Diversity is not only restricted to demographic and socioeconomic factors. There is also neurodiversity. Nearly half of all students in the public education system have some sort of learning diversity. In order to achieve ultimate equity in education, learning has to be personalized at an individual level.


Main Lessons in Equity

Building Equity Accountability Through Data

Whether it’s structures and processes in place such as the standardized tests, our own implicit bias, or the growing diversity in today’s classroom, there is a lot to be done on the road to achieving equity in early learning. 

Early learning is especially important as that’s where equity issues can first start to surface. Recent research across the US found that preschoolers are expelled at rates three times higher than school-aged children.  Nearly half of those expelled were African American children, despite representing only 18 percent of enrolment 

Rather than punitive measures, it should be better understood why certain children are acting the way they are, so they can be better supported from the start. 
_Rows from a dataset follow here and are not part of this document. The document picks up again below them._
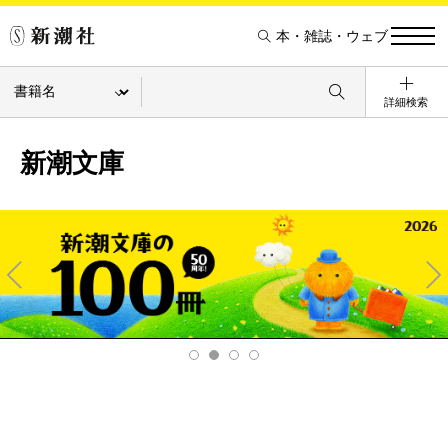
本・雑誌・ウェブ
詳細検索
新潮文庫
Pre
Ne
v
xt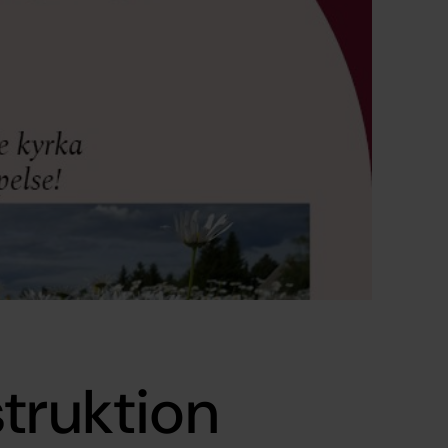
truktion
For improved early learning equity, the Education Trust, a think tank, recommends building strong vertical data systems that track student progress over time. Sprig agrees, as it uses portfolios in its program to build a learning profile for young students which follows the child as they progress from grade to grade and year to year.  

There are benefits to be gained by monitoring learning over time, so we can better isolate the factors that could be causing inequity. To this point, the Education Trust, also recommends tracking preschool data at a program level, complementing  data at the district or county level.

Building Identity Through Culturally Responsive Resources

Educare Chicago is an innovative early learning research-based program that serves low-income preschool children in Chicago. It helps children develop the literacy, language, early math and social-emotional skills they need to succeed in kindergarten and beyond.

But they also address the issue of equity head on. Their approach “emphasizes a teacher’s capacity to help a child recognize how they are simultaneously different and similar to others.” 

As a result, children feel grounded in who they are and also able to comfortably engage with people from all backgrounds.

It’s important for students to develop a strong identity with relevant classroom resources and materials, so students see themselves reflected in their curriculum. 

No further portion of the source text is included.